Could I have been wrong all along?

Photo by Jason D on Unsplash


Here's a rare kind of post. I'm looking at what might be a crack in the "standard" libertarian/abolitionist/Voluntaryist/anarchist view.

First, the argument:
If no individual has a particular right to do a thing, that right can't be created out of thin air by any number of people joining together or by calling yourselves "government". If theft is wrong, you can't make it right through a majority opinion to call it "taxation" and decide it's OK in this instance.

And I agree.

If you have no right to do a thing to another person, how can you believe that by joining with another person who also has no right to do it, the two of you now magically have the right. Or, perhaps this previously nonexistent right only pops into existence when a dozen people who have no existing right to do it come together. Or a thousand or a million of them.

How can a right which doesn't exist individually suddenly exist just because people joined together?

I've always said it can't.

There's one problem with this reasonable view: Sometimes the whole is more than the sum of the parts. Spontaneous order-- also known as self-organization-- can arise spontaneously after a certain point of more and more of something being added, and create a completely new quality or property no part had before the parts were combined and reached a certain quantity. Yes, that's usually the result of combining somewhat differing parts, rather than more of the same-- but not always. Are rights a property of individual humans? Can new rights which didn't exist before emerge from spontaneous order?
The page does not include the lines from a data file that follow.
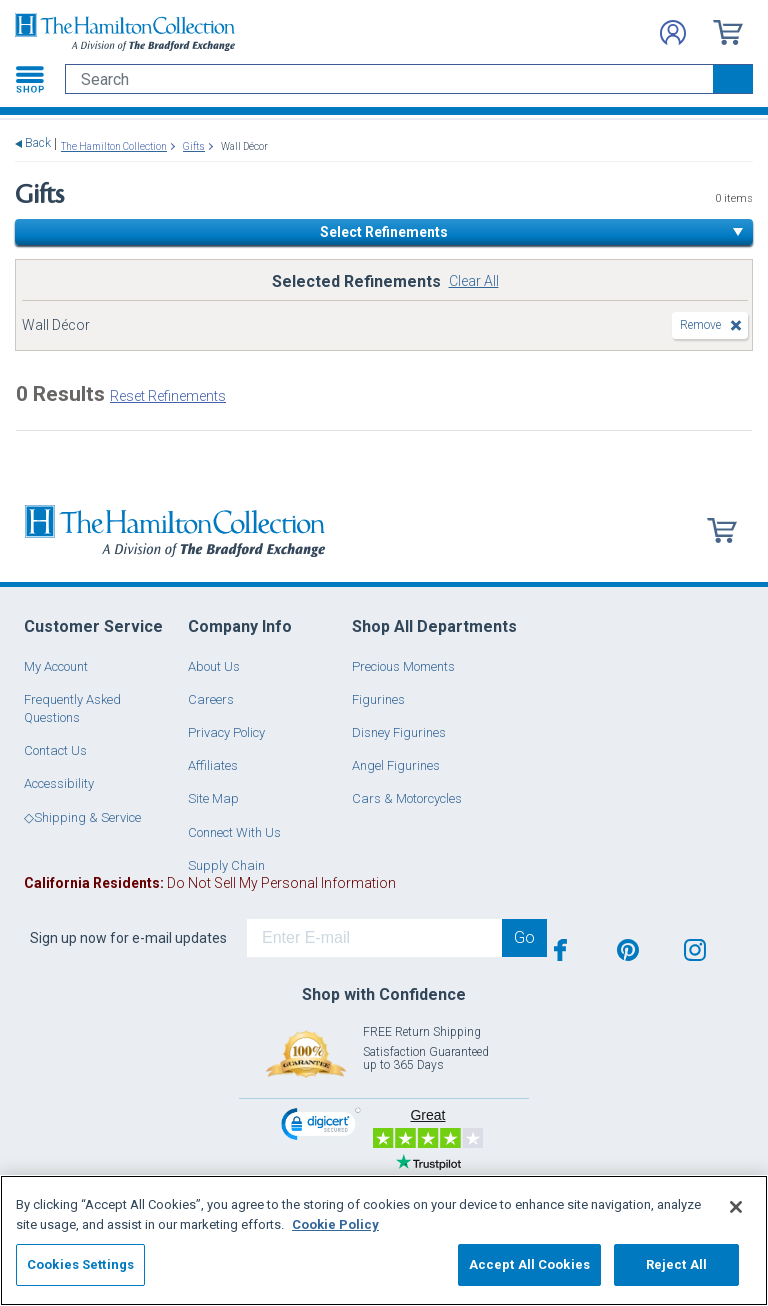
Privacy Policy (226, 732)
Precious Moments (403, 666)
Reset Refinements (168, 396)
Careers (211, 699)
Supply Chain (226, 865)
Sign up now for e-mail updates (128, 938)
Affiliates (213, 765)
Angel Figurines (396, 765)
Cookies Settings (80, 1264)
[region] (384, 1240)
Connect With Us (234, 832)
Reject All (676, 1264)
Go (524, 937)
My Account (56, 666)
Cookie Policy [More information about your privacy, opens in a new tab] (335, 1224)
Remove (700, 325)
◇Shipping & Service (82, 817)
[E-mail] (374, 938)
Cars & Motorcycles (407, 798)
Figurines (378, 699)
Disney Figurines (399, 732)
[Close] (736, 1207)
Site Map (213, 798)
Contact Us (55, 750)
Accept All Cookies (529, 1264)
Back (38, 143)
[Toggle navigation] (30, 79)
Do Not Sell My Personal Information (210, 883)
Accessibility (59, 783)
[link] (321, 1126)
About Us (214, 666)
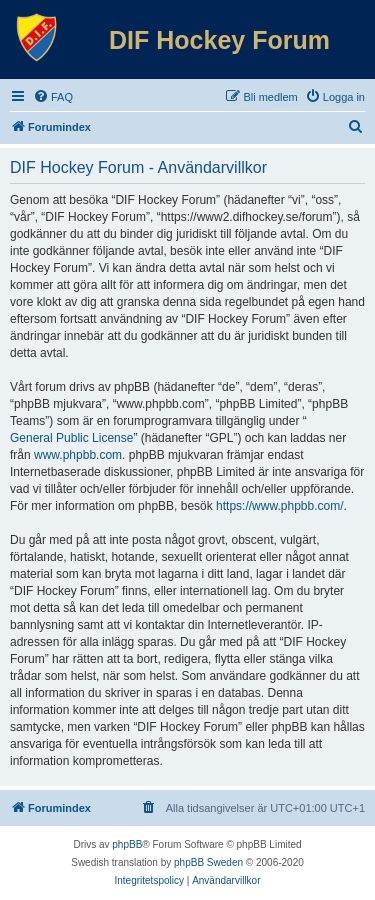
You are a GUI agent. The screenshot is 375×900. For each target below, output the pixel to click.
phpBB (127, 844)
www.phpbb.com (78, 455)
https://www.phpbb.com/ (279, 506)
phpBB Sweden (208, 862)
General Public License (71, 438)
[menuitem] (53, 97)
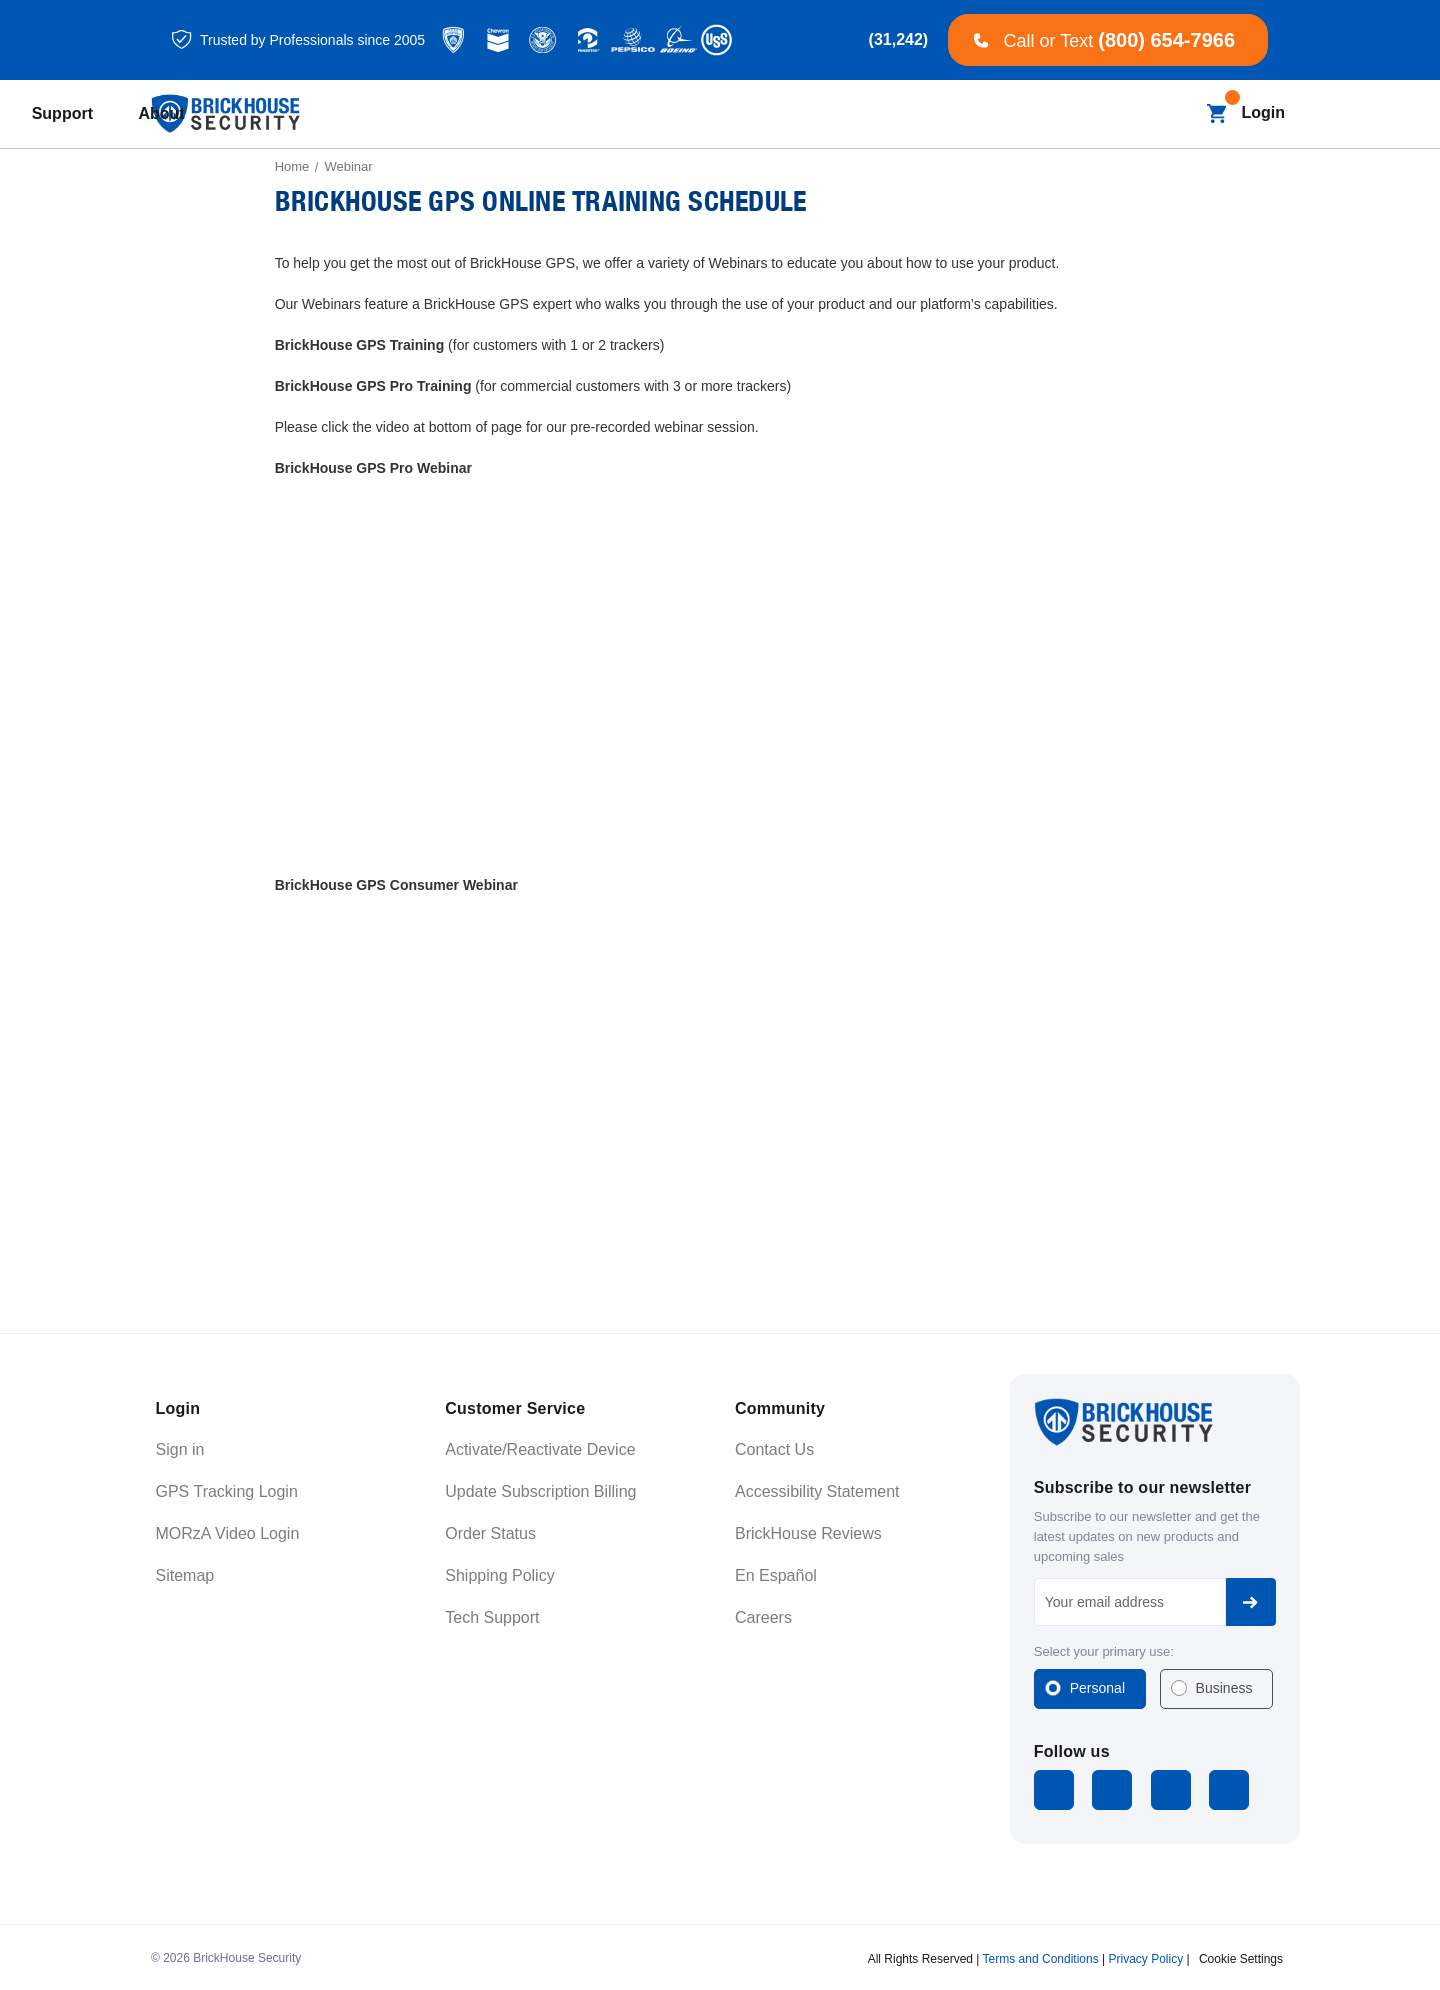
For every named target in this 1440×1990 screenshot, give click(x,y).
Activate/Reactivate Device (540, 1449)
Maybe there is some way you can take a number of people who have no right to commit ritual human sacrifice ("capital punishment") but when they join forces in sufficient numbers this right springs into existence. It sure seems the majority of people believe this is the case.

I don't think so, but I do wonder. And, even if you have the right to steal in the name of "taxation" because spontaneous order created a previously non-existent right from a mob opinion, I can't support it. I won't support it.

So what do you think?

This may just be yet another case of my thinking getting me in trouble with those on my own side, and why I'll never be palatable to the majority-- even the minor majority of liberty lovers.